(Data excerpts)
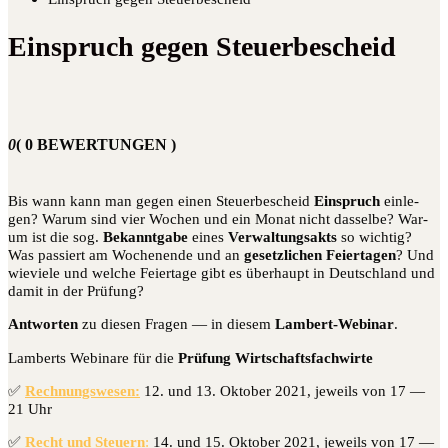
Einspruch gegen Steuerbescheid
0
( 0 BEWERTUNGEN )
Bis wann kann man gegen einen Steu­er­be­scheid
Ein­spruch
ein­le­
gen? War­um sind vier Wochen und ein Monat nicht das­sel­be? War­
um ist die sog.
Bekannt­ga­be
eines
Ver­wal­tungs­akts
so wich­tig?
Was pas­siert am Wochen­en­de und an
gesetz­li­chen Fei­er­ta­gen
? Und
wie­vie­le und wel­che Fei­er­ta­ge gibt es über­haupt in Deutsch­land und
damit in der Prüfung?
Ant­wor­ten
zu die­sen Fra­gen — in die­sem
Lam­bert-Web­i­nar
.
Lam­berts Web­i­na­re für die
Prü­fung Wirtschaftsfachwirte
✅
Rech­nungs­we­sen:
12. und 13. Okto­ber 2021, jeweils von 17 —
21 Uhr
✅
Recht und Steu­ern
:
14. und 15. Okto­ber 2021, jeweils von 17 —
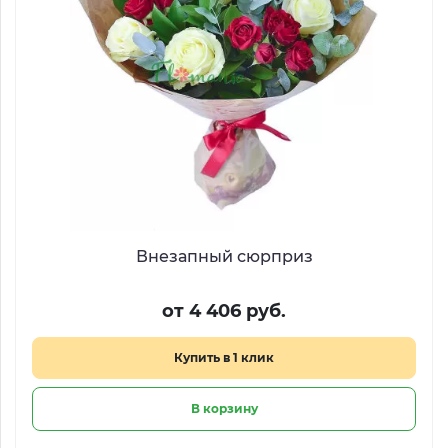
Внезапный сюрприз
от 4 406 руб.
Купить в 1 клик
В корзину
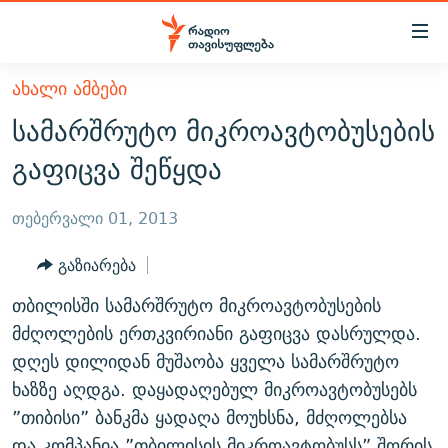
Accessibility
links
მთავარ
ᲐᲮᲐᲚᲘ ᲐᲛᲑᲔᲑᲘ
ᲐᲮᲐᲚᲘ ᲐᲛᲑᲔᲑᲘ
შინაარსზე
სამარშრუტო მიკროავტობუსების
ᲗᲔᲛᲔᲑᲘ
დაბრუნება
გაფიცვა შეწყდა
მთავარ
ᲕᲘᲓᲔᲝ
ᲞᲝᲚᲘᲢᲘᲙᲐ
ნავიგაციაზე
ᲑᲚᲝᲒᲔᲑᲘ
ᲔᲙᲝᲜᲝᲛᲘᲙᲐ
თებერვალი 01, 2013
დაბრუნება
ᲞᲝᲓᲙᲐᲡᲢᲔᲑᲘ
ᲡᲐᲖᲝᲒᲐᲓᲝᲔᲑᲐ
ძიებაზე
გაზიარება
დაბრუნება
ᲒᲐᲓᲐᲪᲔᲛᲔᲑᲘ
ᲙᲣᲚᲢᲣᲠᲐ
ᲐᲡᲐᲗᲘᲐᲜᲘᲡ ᲙᲣᲗᲮᲔ
თბილისში სამარშრუტო მიკროავტობუსების
ᲗᲥᲕᲔᲜᲘ ᲞᲣᲑᲚᲘᲙᲐᲪᲘᲔᲑᲘ
ᲡᲞᲝᲠᲢᲘ
ᲜᲘᲙᲝᲡ ᲞᲝᲓᲙᲐᲡᲢᲘ
ᲗᲐᲕᲘᲡᲣᲤᲚᲔᲑᲘᲡ ᲛᲝᲜᲘᲢᲝᲠᲘ
მძღოლების ერთკვირიანი გაფიცვა დასრულდა.
ᲞᲠᲝᲔᲥᲢᲔᲑᲘ
დღეს დილიდან მუშაობა ყველა სამარშრუტო
60 ᲓᲔᲪᲘᲑᲔᲚᲘ
ᲤᲔᲜᲝᲕᲐᲜᲘ - 2.10
ხაზზე აღდგა. დაყადაღებულ მიკროავტობუსებს
ᲒᲐᲜᲙᲘᲗᲮᲕᲘᲡ ᲓᲦᲔ
ᲣᲙᲠᲐᲘᲜᲐᲨᲘ ᲓᲐᲦᲣᲞᲣᲚᲘ ᲥᲐᲠᲗᲕᲔᲚᲘ ᲛᲔᲑᲠᲫᲝᲚᲔᲑᲘ - 2022
ЭХО КАВКАЗА
”თიბისი” ბანკმა ყადაღა მოუხსნა, მძღოლებსა
ᲓᲘᲚᲘᲡ ᲡᲐᲣᲑᲠᲔᲑᲘ
ᲓᲐᲛᲝᲣᲙᲘᲓᲔᲑᲚᲝᲑᲘᲡ 100 ᲬᲔᲚᲘ
და კომპანია ”თბილისის მიკროავტობუსს” შორის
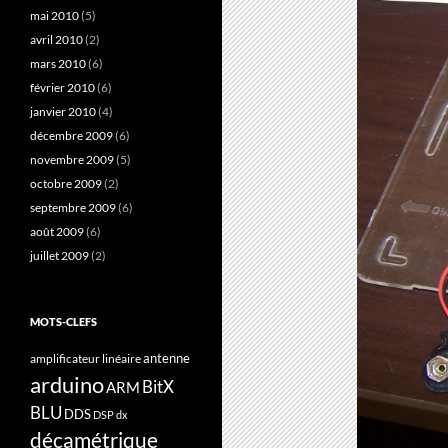
mai 2010
(5)
avril 2010
(2)
mars 2010
(6)
février 2010
(6)
janvier 2010
(4)
décembre 2009
(6)
novembre 2009
(5)
octobre 2009
(2)
septembre 2009
(6)
août 2009
(6)
juillet 2009
(2)
MOTS-CLEFS
antenne
amplificateur linéaire
arduino
BitX
ARM
BLU
DDS
DSP
dx
décamétrique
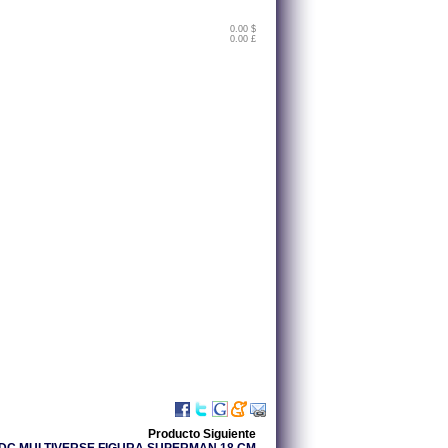
0.00 $
0.00 £
Producto Siguiente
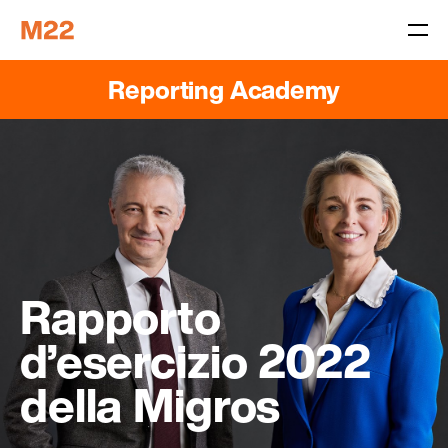
Reporting Academy
Rapporto
d’esercizio 2022
della Migros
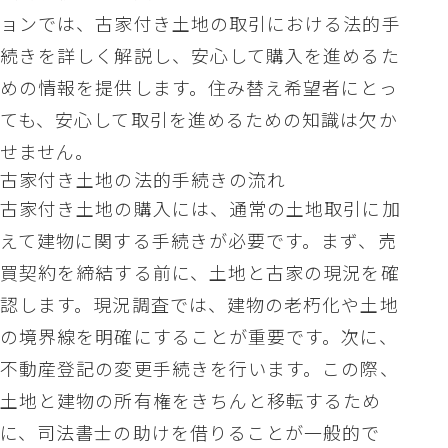
ョンでは、古家付き土地の取引における法的手
続きを詳しく解説し、安心して購入を進めるた
めの情報を提供します。住み替え希望者にとっ
ても、安心して取引を進めるための知識は欠か
せません。
古家付き土地の法的手続きの流れ
古家付き土地の購入には、通常の土地取引に加
えて建物に関する手続きが必要です。まず、売
買契約を締結する前に、土地と古家の現況を確
認します。現況調査では、建物の老朽化や土地
の境界線を明確にすることが重要です。次に、
不動産登記の変更手続きを行います。この際、
土地と建物の所有権をきちんと移転するため
に、司法書士の助けを借りることが一般的で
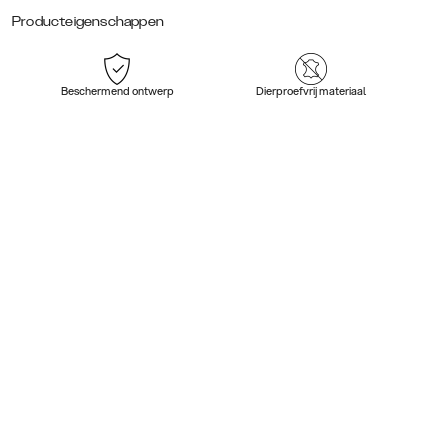
Producteigenschappen
Beschermend ontwerp
Dierproefvrij materiaal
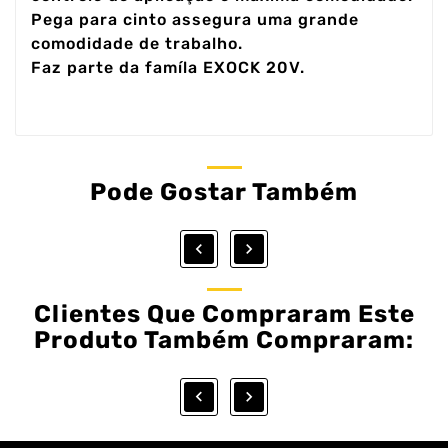
Pega para cinto assegura uma grande
comodidade de trabalho.
Faz parte da famíla EXOCK 20V.
Pode Gostar Também


Clientes Que Compraram Este
Produto Também Compraram:


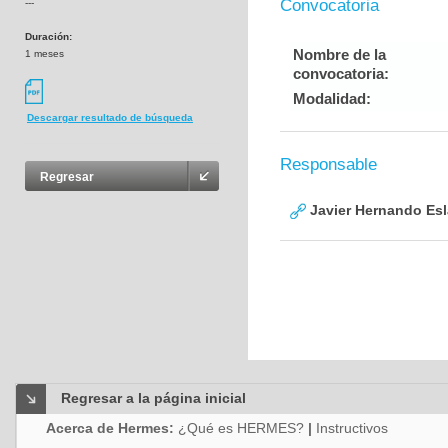
Convocatoria
---
Duración:
Nombre de la
1 meses
convocatoria:
Modalidad:
Descargar resultado de búsqueda
Responsable
Regresar
Javier Hernando Es
Regresar a la página inicial
Acerca de Hermes:
¿Qué es HERMES?
|
Instructivos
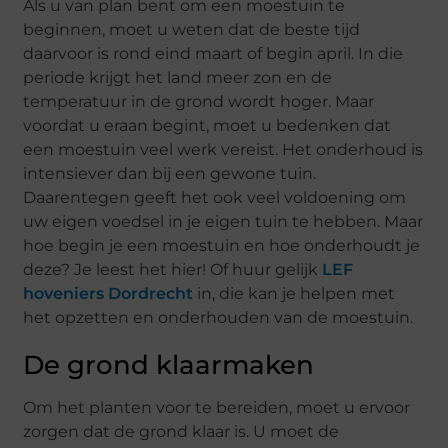
Als u van plan bent om een moestuin te
beginnen, moet u weten dat de beste tijd
daarvoor is rond eind maart of begin april. In die
periode krijgt het land meer zon en de
temperatuur in de grond wordt hoger. Maar
voordat u eraan begint, moet u bedenken dat
een moestuin veel werk vereist. Het onderhoud is
intensiever dan bij een gewone tuin.
Daarentegen geeft het ook veel voldoening om
uw eigen voedsel in je eigen tuin te hebben. Maar
hoe begin je een moestuin en hoe onderhoudt je
deze? Je leest het hier! Of huur gelijk
LEF
hoveniers Dordrecht
in, die kan je helpen met
het opzetten en onderhouden van de moestuin.
De grond klaarmaken
Om het planten voor te bereiden, moet u ervoor
zorgen dat de grond klaar is. U moet de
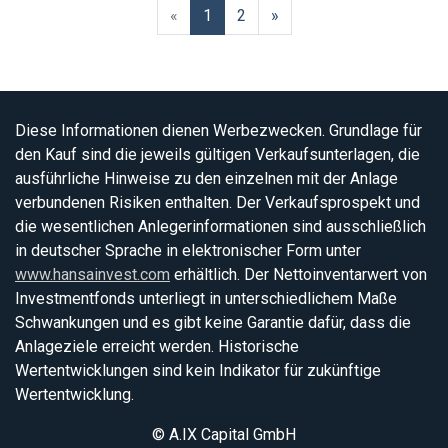
Zurück
Weiter
«
1
2
»
Diese Informationen dienen Werbezwecken. Grundlage für
den Kauf sind die jeweils gültigen Verkaufsunterlagen, die
ausführliche Hinweise zu den einzelnen mit der Anlage
verbundenen Risiken enthalten. Der Verkaufsprospekt und
die wesentlichen Anlegerinformationen sind ausschließlich
in deutscher Sprache in elektronischer Form unter
www.hansainvest.com
erhältlich. Der Nettoinventarwert von
Investmentfonds unterliegt in unterschiedlichem Maße
Schwankungen und es gibt keine Garantie dafür, dass die
Anlageziele erreicht werden. Historische
Wertentwicklungen sind kein Indikator für zukünftige
Wertentwicklung.
© A.IX Capital GmbH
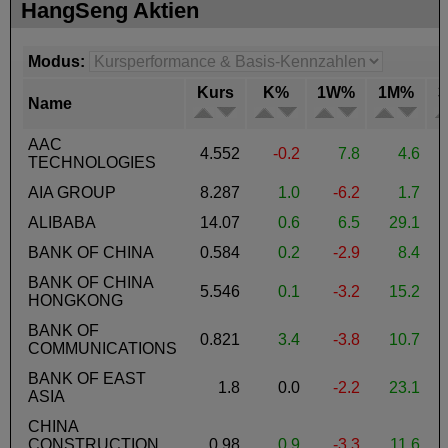
HangSeng Aktien
Modus:
Kurs
K%
1W%
1M%
Name
AAC
4.552
-0.2
7.8
4.6
TECHNOLOGIES
AIA GROUP
8.287
1.0
-6.2
1.7
ALIBABA
14.07
0.6
6.5
29.1
BANK OF CHINA
0.584
0.2
-2.9
8.4
BANK OF CHINA
5.546
0.1
-3.2
15.2
HONGKONG
BANK OF
0.821
3.4
-3.8
10.7
COMMUNICATIONS
BANK OF EAST
1.8
0.0
-2.2
23.1
ASIA
CHINA
CONSTRUCTION
0.98
0.9
-3.3
11.6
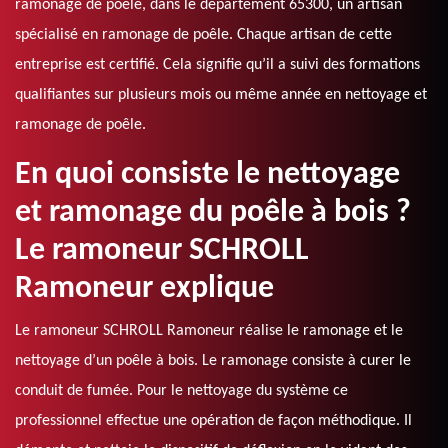
ramonage de poêle, dans le département 65300, un artisan
spécialisé en ramonage de poêle. Chaque artisan de cette
entreprise est certifié. Cela signifie qu’il a suivi des formations
qualifiantes sur plusieurs mois ou même année en nettoyage et
ramonage de poêle.
En quoi consiste le nettoyage
et ramonage du poêle à bois ?
Le ramoneur SCHROLL
Ramoneur explique
Le ramoneur SCHROLL Ramoneur réalise le ramonage et le
nettoyage d’un poêle à bois. Le ramonage consiste à curer le
conduit de fumée. Pour le nettoyage du système ce
professionnel effectue une opération de façon méthodique. Il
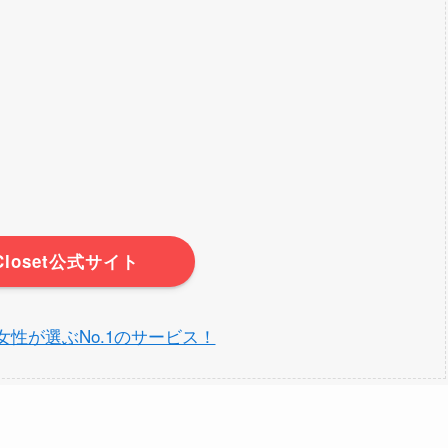
rCloset公式サイト
et】女性が選ぶNo.1のサービス！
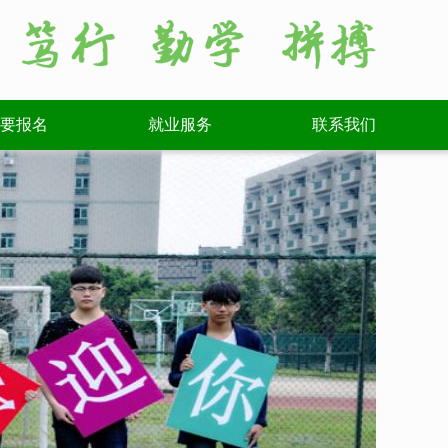
要报名
就业服务
联系我们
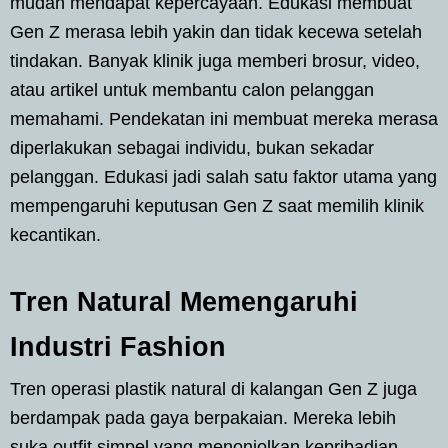
mudah mendapat kepercayaan. Edukasi membuat
Gen Z merasa lebih yakin dan tidak kecewa setelah
tindakan. Banyak klinik juga memberi brosur, video,
atau artikel untuk membantu calon pelanggan
memahami. Pendekatan ini membuat mereka merasa
diperlakukan sebagai individu, bukan sekadar
pelanggan. Edukasi jadi salah satu faktor utama yang
mempengaruhi keputusan Gen Z saat memilih klinik
kecantikan.
Tren Natural Memengaruhi
Industri Fashion
Tren operasi plastik natural di kalangan Gen Z juga
berdampak pada gaya berpakaian. Mereka lebih
suka outfit simpel yang menonjolkan kepribadian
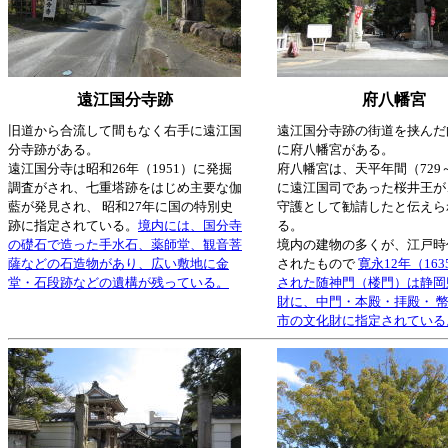
遠江国分寺跡
府八幡宮
旧道から合流して間もなく右手に遠江国
遠江国分寺跡の街道を挟んだ
分寺跡がある。
に府八幡宮がある。
遠江国分寺は昭和26年（1951）に発掘
府八幡宮は、天平年間（729～
調査がされ、七重塔跡をはじめ主要な伽
に遠江国司であった桜井王が
藍が発見され、 昭和27年に国の特別史
守護として勧請したと伝えら
跡に指定されている。
境内には、国分寺
る。
の礎石で造った手水石、薬師堂、観音菩
境内の建物の多くが、江戸時
薩などの石造物があり、広い敷地に金
されたもので
寛永12年（16
堂・石段跡などの遺構が残っている。
された随神門（楼門）は静岡
財に、中門・本殿・拝殿・ 
市の文化財に指定されている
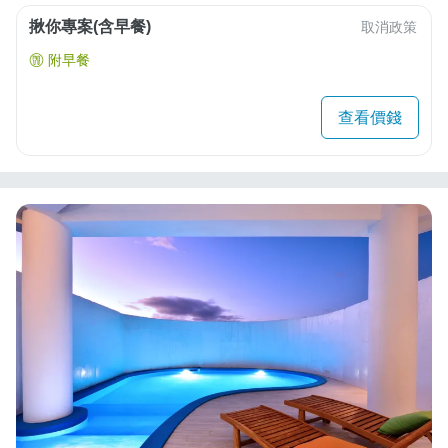
揪你專案(含早餐)
取消政策
附早餐
查看價錢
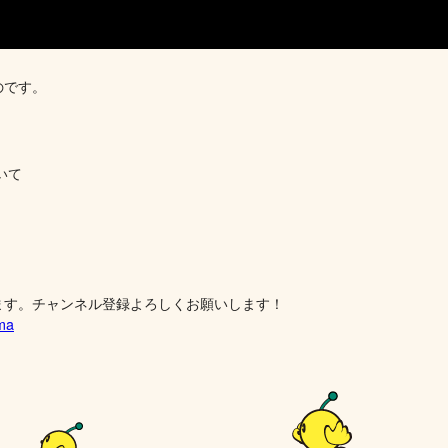
のです。
いて
ます。チャンネル登録よろしくお願いします！
ima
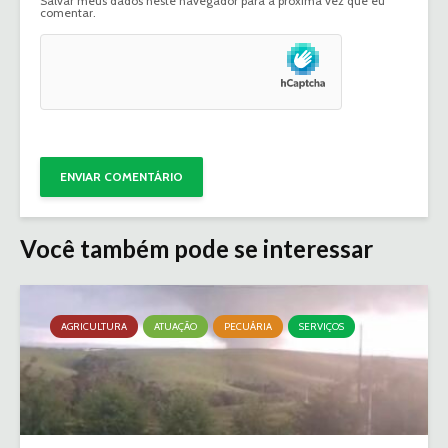
Salvar meus dados neste navegador para a próxima vez que eu
comentar.
Você também pode se interessar
AGRICULTURA
ATUAÇÃO
PECUÁRIA
SERVIÇOS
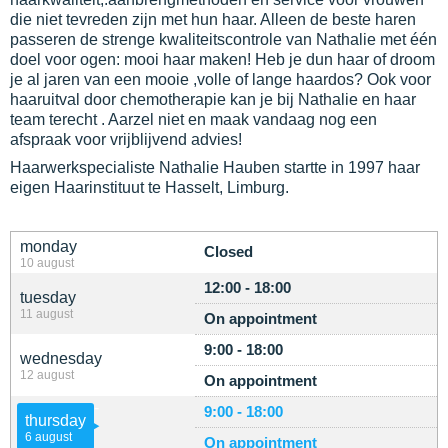
die niet tevreden zijn met hun haar. Alleen de beste haren
passeren de strenge kwaliteitscontrole van Nathalie met één
doel voor ogen: mooi haar maken! Heb je dun haar of droom
je al jaren van een mooie ,volle of lange haardos? Ook voor
haaruitval door chemotherapie kan je bij Nathalie en haar
team terecht . Aarzel niet en maak vandaag nog een
afspraak voor vrijblijvend advies!
Haarwerkspecialiste Nathalie Hauben startte in 1997 haar
eigen Haarinstituut te Hasselt, Limburg.
monday
Closed
10 august
12:00 - 18:00
tuesday
11 august
On appointment
9:00 - 18:00
wednesday
12 august
On appointment
9:00 - 18:00
thursday
6 august
On appointment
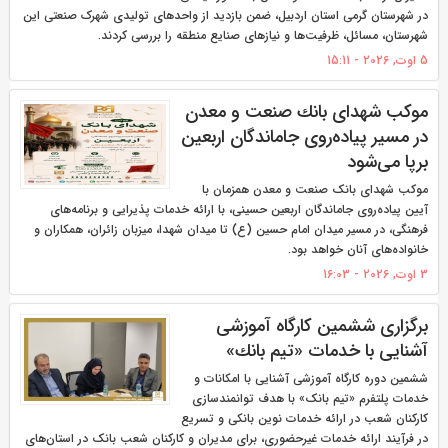
در شهرستان گرمی استان اردبیل، ضمن بازدید از واحدهای تولیدی شهرک صنعتی این
شهرستان، مسائل، ظرفیت‌ها و نیازهای صنایع منطقه را بررسی کردند.
5 اوت, 2026 - 15:11
موكب شهدای بانك صنعت و معدن
در مسیر پیاده‌روی جاماندگان اربعین
برپا می‌شود
موکب شهدای بانک صنعت و معدن همزمان با
آیین پیاده‌روی جاماندگان اربعین حسینی، با ارائه خدمات پذیرایی و برنامه‌های
فرهنگی، در مسیر میدان امام حسین (ع) تا میدان شهدا، میزبان زائران، همکاران و
خانواده‌های آنان خواهد بود.
3 اوت, 2026 - 16:03
برگزاری ششمین كارگاه آموزشی
آشنایی با خدمات «تیم بانك»
ششمین دوره کارگاه آموزشی آشنایی با امکانات و
خدمات پلتفرم «تیم بانک» با هدف توانمندسازی
کارکنان شعب در ارائه خدمات نوین بانکی و تسریع
در فرآیند ارائه خدمات غیرحضوری، برای مدیران و کارکنان شعب بانک در استان‌های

WHAT YOU HAVE TO DO
The copy should hold exactly the lines above from the one with "Ramoneur explique" through the one with "berdampak pada gaya berpakaian. Mereka lebih", both ends counted, and no pictures at all.

SOLUTION
Ramoneur explique
Le ramoneur SCHROLL Ramoneur réalise le ramonage et le
nettoyage d’un poêle à bois. Le ramonage consiste à curer le
conduit de fumée. Pour le nettoyage du système ce
professionnel effectue une opération de façon méthodique. Il
rCloset公式サイト
et】女性が選ぶNo.1のサービス！
要报名
就业服务
联系我们
mudah mendapat kepercayaan. Edukasi membuat
Gen Z merasa lebih yakin dan tidak kecewa setelah
tindakan. Banyak klinik juga memberi brosur, video,
atau artikel untuk membantu calon pelanggan
memahami. Pendekatan ini membuat mereka merasa
diperlakukan sebagai individu, bukan sekadar
pelanggan. Edukasi jadi salah satu faktor utama yang
mempengaruhi keputusan Gen Z saat memilih klinik
kecantikan.
Tren Natural Memengaruhi
Industri Fashion
Tren operasi plastik natural di kalangan Gen Z juga
berdampak pada gaya berpakaian. Mereka lebih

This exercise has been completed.